# [Assignment]
The stretch wanted below opens at the line containing "Google Forms, we" and closes at the line containing "Main material type: Fleece". Please return it exactly, with no other lines.

# [Provided records]

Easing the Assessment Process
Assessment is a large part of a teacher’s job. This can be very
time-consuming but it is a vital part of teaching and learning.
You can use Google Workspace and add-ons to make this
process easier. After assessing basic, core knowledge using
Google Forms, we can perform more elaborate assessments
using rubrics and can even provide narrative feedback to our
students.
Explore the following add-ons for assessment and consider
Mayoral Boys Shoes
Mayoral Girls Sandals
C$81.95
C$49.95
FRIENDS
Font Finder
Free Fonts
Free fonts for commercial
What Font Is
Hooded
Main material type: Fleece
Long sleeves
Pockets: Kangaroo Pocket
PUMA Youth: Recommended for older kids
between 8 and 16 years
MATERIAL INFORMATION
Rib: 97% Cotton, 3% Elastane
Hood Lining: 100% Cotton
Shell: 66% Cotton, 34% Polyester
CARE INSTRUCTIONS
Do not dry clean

==

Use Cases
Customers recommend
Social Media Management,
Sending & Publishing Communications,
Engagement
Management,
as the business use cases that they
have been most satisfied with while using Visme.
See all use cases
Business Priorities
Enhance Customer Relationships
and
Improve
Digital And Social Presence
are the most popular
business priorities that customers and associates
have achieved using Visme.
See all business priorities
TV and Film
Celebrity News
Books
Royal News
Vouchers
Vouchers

# [Output]
Google Forms, we can perform more elaborate assessments
using rubrics and can even provide narrative feedback to our
students.
Explore the following add-ons for assessment and consider
Mayoral Boys Shoes
Mayoral Girls Sandals
C$81.95
C$49.95
FRIENDS
Font Finder
Free Fonts
Free fonts for commercial
What Font Is
Hooded
Main material type: Fleece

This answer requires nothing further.